Doctor Faustus by Thomas Mann (544 pages)
I loved, and I mean loved, Magic Mountain (720 pages), so as soon as I finished it I immediately read Confessions of Felix Krull, Confidence Man: The Early Years (400 pages), Death in Venice (80 pages), and Buddenbrooks: The Decline of a Family (776 pages), but when I got to Doctor Faustus, I quickly realized that I had run into brick wall. Like Petersburg, this book is only of moderate length, but it is far and away the most difficult book I have ever finished (which excludes Finnegan’s Wake), and I had to start it at least a half dozen times before I was finally able to finish it, which I was finally able to do on the bus.
Unlike in Petersburg, here the story and its two main characters are the symbols, and all of Germany as it raced towards Nazism and global conflagration, is what they symbolized. Leverkühn is a composer of average talent who purposefully (on the advice, it seems, of the devil) sleeps with a prostitute who has syphilis, believing the ensuing insanity will allow him to achieve the greatness he feels is his birthright. Zeitblom, Leverkühn’s greatest admirer, and the story’s narrator, is old-fashione and sensible, but nothing he says or does can hault Leverkühn’s descent into madness.
Recommended companion to this book: Goethe’s Faust (512 pages), of course, while listening to Robert Johnson.
With Fire and Sword by Henryk Sienkiewicz (1135 pages)

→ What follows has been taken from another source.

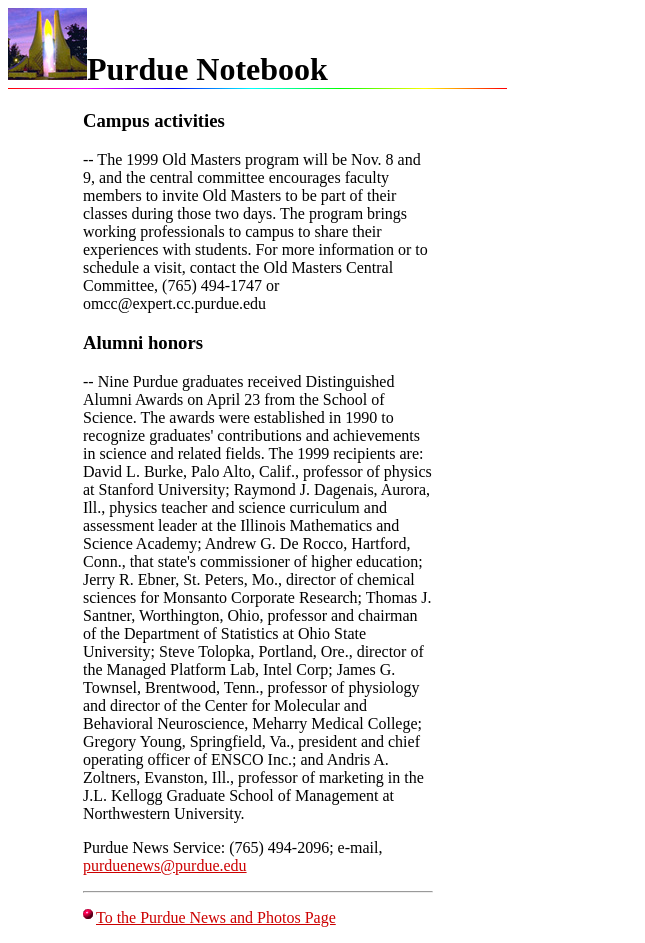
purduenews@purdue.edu (165, 865)
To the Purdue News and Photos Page (216, 917)
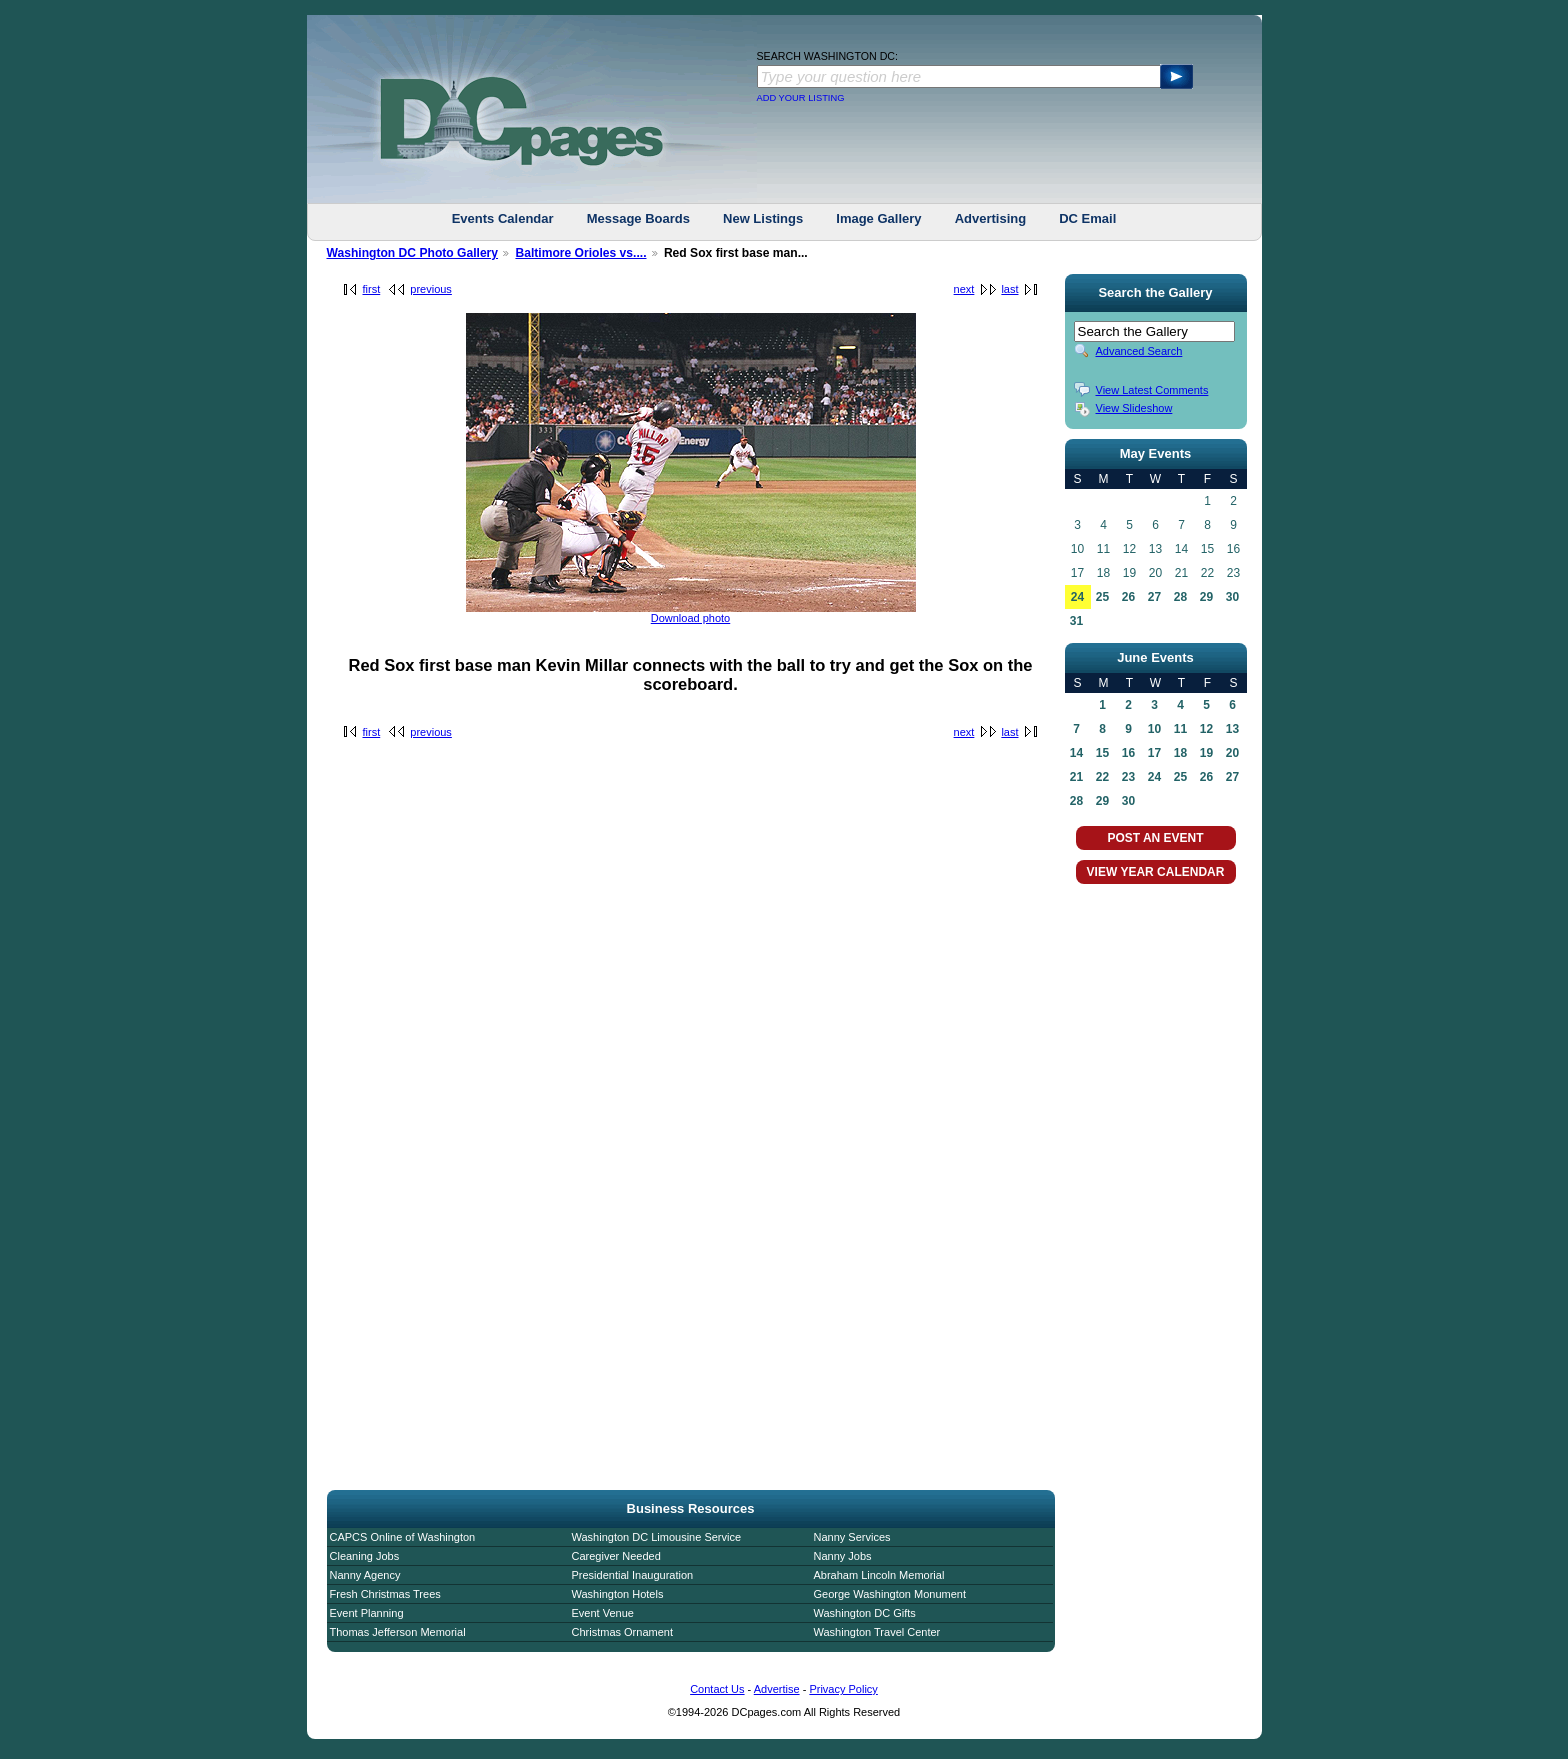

Have you ever read a book that you immediately wanted to tell everyone about? This is that book for me. I actually recommended it to Jaybird in comments here just the other day! It is the first book in what the Polish simply call “The Trilogy,” an incredible telling of the fall of the Polish-Lithuanian Commonwealth, first in this book as it is weakened a Cossack rebellion with the aid of the Tatars, and subsequently (in the next two books) by invasion. The story primarily follows Skshetuski, a fiercely loyal Polish knight and cavalry commander who survives injuries and lengthy sieges driven by hope of returning to his beloved Helen. Helen’s other main suitor is out to kill him (and he’s a dangerous, dangerous man), and much of the plot revolves around their conflict. It might sound a bit trite, but it is not. This is a masterpiece, and its tale is as epic as epic gets.
Recommended companions to this book: The Deluge (1290 pages, in two volumes) and Pan Michael (594 pages).
* I include evolutionary biology as a topic not even remotely related to cognitive science strictly to irk James H. You’re welcome, Hanley.
** I love that the name of this blog is both literal and ironic: the topic is diversions, but if you’ve read Jaybird’s posts on games, television, movies, or wrestling, Glyph’s posts on music, Mike’s Philomathy jokes, or hell, even Kazzy’s posts on basketball, you know damn well that they ain’t mindless.